▶ **Data to process**:
--- --- ---

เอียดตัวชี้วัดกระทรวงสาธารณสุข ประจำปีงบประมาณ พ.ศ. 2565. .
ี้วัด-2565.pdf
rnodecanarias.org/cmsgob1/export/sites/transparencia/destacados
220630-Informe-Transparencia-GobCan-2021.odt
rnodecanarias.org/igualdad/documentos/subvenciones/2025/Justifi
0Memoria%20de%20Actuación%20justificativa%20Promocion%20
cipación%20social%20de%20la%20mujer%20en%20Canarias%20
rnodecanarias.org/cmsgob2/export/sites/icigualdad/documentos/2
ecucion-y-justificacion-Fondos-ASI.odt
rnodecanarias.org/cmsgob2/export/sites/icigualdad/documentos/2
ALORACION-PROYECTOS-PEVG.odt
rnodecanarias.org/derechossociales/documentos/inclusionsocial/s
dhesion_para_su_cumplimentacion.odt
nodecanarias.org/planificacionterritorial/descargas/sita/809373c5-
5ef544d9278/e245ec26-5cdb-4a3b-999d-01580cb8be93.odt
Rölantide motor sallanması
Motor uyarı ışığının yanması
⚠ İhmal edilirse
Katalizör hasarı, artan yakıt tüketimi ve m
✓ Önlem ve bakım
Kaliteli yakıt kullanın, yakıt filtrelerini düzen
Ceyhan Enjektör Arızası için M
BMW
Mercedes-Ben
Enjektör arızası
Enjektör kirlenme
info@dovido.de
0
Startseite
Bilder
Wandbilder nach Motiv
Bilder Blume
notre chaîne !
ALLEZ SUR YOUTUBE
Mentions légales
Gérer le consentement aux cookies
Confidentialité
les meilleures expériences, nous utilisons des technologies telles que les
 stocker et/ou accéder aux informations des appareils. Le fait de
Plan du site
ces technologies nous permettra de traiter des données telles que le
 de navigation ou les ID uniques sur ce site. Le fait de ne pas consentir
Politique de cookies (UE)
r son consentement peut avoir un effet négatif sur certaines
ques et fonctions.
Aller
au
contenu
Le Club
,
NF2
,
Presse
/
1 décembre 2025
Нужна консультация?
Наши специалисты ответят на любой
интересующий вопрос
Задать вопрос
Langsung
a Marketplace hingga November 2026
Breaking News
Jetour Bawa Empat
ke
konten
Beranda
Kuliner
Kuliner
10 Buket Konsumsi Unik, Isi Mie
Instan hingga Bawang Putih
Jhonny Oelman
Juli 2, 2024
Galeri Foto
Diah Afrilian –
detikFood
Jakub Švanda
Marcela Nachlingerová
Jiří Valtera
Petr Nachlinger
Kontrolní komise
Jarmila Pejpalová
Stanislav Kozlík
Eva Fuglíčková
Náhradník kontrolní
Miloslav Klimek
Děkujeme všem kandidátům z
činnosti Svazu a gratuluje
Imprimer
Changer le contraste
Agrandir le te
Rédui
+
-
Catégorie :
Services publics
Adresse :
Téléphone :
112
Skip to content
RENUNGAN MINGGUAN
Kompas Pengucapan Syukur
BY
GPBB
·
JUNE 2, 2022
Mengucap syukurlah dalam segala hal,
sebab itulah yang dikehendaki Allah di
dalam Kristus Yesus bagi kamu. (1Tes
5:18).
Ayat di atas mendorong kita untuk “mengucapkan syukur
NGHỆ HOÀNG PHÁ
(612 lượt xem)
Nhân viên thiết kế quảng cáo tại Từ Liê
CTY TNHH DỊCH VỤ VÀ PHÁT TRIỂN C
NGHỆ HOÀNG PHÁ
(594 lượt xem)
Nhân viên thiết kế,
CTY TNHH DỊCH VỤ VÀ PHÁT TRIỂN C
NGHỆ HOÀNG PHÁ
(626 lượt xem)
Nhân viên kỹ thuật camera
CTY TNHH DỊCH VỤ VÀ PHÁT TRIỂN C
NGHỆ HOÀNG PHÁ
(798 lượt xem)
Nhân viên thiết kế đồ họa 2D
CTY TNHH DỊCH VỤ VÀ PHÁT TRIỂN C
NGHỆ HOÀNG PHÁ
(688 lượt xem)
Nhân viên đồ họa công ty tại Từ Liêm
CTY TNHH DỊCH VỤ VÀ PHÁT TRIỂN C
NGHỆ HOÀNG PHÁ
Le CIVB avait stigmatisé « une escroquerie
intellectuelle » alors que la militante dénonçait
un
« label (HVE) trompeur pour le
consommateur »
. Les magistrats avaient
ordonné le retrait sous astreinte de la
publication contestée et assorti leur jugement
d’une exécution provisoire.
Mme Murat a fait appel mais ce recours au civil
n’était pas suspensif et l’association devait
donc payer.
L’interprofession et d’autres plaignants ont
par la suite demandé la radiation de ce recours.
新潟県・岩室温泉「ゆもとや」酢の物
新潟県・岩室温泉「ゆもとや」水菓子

--- --- ---

▶ **Try it**: Please write out the whole of the material exactly.

▶ **Finished task**:
เอียดตัวชี้วัดกระทรวงสาธารณสุข ประจำปีงบประมาณ พ.ศ. 2565. .
ี้วัด-2565.pdf
rnodecanarias.org/cmsgob1/export/sites/transparencia/destacados
220630-Informe-Transparencia-GobCan-2021.odt
rnodecanarias.org/igualdad/documentos/subvenciones/2025/Justifi
0Memoria%20de%20Actuación%20justificativa%20Promocion%20
cipación%20social%20de%20la%20mujer%20en%20Canarias%20
rnodecanarias.org/cmsgob2/export/sites/icigualdad/documentos/2
ecucion-y-justificacion-Fondos-ASI.odt
rnodecanarias.org/cmsgob2/export/sites/icigualdad/documentos/2
ALORACION-PROYECTOS-PEVG.odt
rnodecanarias.org/derechossociales/documentos/inclusionsocial/s
dhesion_para_su_cumplimentacion.odt
nodecanarias.org/planificacionterritorial/descargas/sita/809373c5-
5ef544d9278/e245ec26-5cdb-4a3b-999d-01580cb8be93.odt
Rölantide motor sallanması
Motor uyarı ışığının yanması
⚠ İhmal edilirse
Katalizör hasarı, artan yakıt tüketimi ve m
✓ Önlem ve bakım
Kaliteli yakıt kullanın, yakıt filtrelerini düzen
Ceyhan Enjektör Arızası için M
BMW
Mercedes-Ben
Enjektör arızası
Enjektör kirlenme
info@dovido.de
0
Startseite
Bilder
Wandbilder nach Motiv
Bilder Blume
notre chaîne !
ALLEZ SUR YOUTUBE
Mentions légales
Gérer le consentement aux cookies
Confidentialité
les meilleures expériences, nous utilisons des technologies telles que les
 stocker et/ou accéder aux informations des appareils. Le fait de
Plan du site
ces technologies nous permettra de traiter des données telles que le
 de navigation ou les ID uniques sur ce site. Le fait de ne pas consentir
Politique de cookies (UE)
r son consentement peut avoir un effet négatif sur certaines
ques et fonctions.
Aller
au
contenu
Le Club
,
NF2
,
Presse
/
1 décembre 2025
Нужна консультация?
Наши специалисты ответят на любой
интересующий вопрос
Задать вопрос
Langsung
a Marketplace hingga November 2026
Breaking News
Jetour Bawa Empat
ke
konten
Beranda
Kuliner
Kuliner
10 Buket Konsumsi Unik, Isi Mie
Instan hingga Bawang Putih
Jhonny Oelman
Juli 2, 2024
Galeri Foto
Diah Afrilian –
detikFood
Jakub Švanda
Marcela Nachlingerová
Jiří Valtera
Petr Nachlinger
Kontrolní komise
Jarmila Pejpalová
Stanislav Kozlík
Eva Fuglíčková
Náhradník kontrolní
Miloslav Klimek
Děkujeme všem kandidátům z
činnosti Svazu a gratuluje
Imprimer
Changer le contraste
Agrandir le te
Rédui
+
-
Catégorie :
Services publics
Adresse :
Téléphone :
112
Skip to content
RENUNGAN MINGGUAN
Kompas Pengucapan Syukur
BY
GPBB
·
JUNE 2, 2022
Mengucap syukurlah dalam segala hal,
sebab itulah yang dikehendaki Allah di
dalam Kristus Yesus bagi kamu. (1Tes
5:18).
Ayat di atas mendorong kita untuk “mengucapkan syukur
NGHỆ HOÀNG PHÁ
(612 lượt xem)
Nhân viên thiết kế quảng cáo tại Từ Liê
CTY TNHH DỊCH VỤ VÀ PHÁT TRIỂN C
NGHỆ HOÀNG PHÁ
(594 lượt xem)
Nhân viên thiết kế,
CTY TNHH DỊCH VỤ VÀ PHÁT TRIỂN C
NGHỆ HOÀNG PHÁ
(626 lượt xem)
Nhân viên kỹ thuật camera
CTY TNHH DỊCH VỤ VÀ PHÁT TRIỂN C
NGHỆ HOÀNG PHÁ
(798 lượt xem)
Nhân viên thiết kế đồ họa 2D
CTY TNHH DỊCH VỤ VÀ PHÁT TRIỂN C
NGHỆ HOÀNG PHÁ
(688 lượt xem)
Nhân viên đồ họa công ty tại Từ Liêm
CTY TNHH DỊCH VỤ VÀ PHÁT TRIỂN C
NGHỆ HOÀNG PHÁ
Le CIVB avait stigmatisé « une escroquerie
intellectuelle » alors que la militante dénonçait
un
« label (HVE) trompeur pour le
consommateur »
. Les magistrats avaient
ordonné le retrait sous astreinte de la
publication contestée et assorti leur jugement
d’une exécution provisoire.
Mme Murat a fait appel mais ce recours au civil
n’était pas suspensif et l’association devait
donc payer.
L’interprofession et d’autres plaignants ont
par la suite demandé la radiation de ce recours.
新潟県・岩室温泉「ゆもとや」酢の物
新潟県・岩室温泉「ゆもとや」水菓子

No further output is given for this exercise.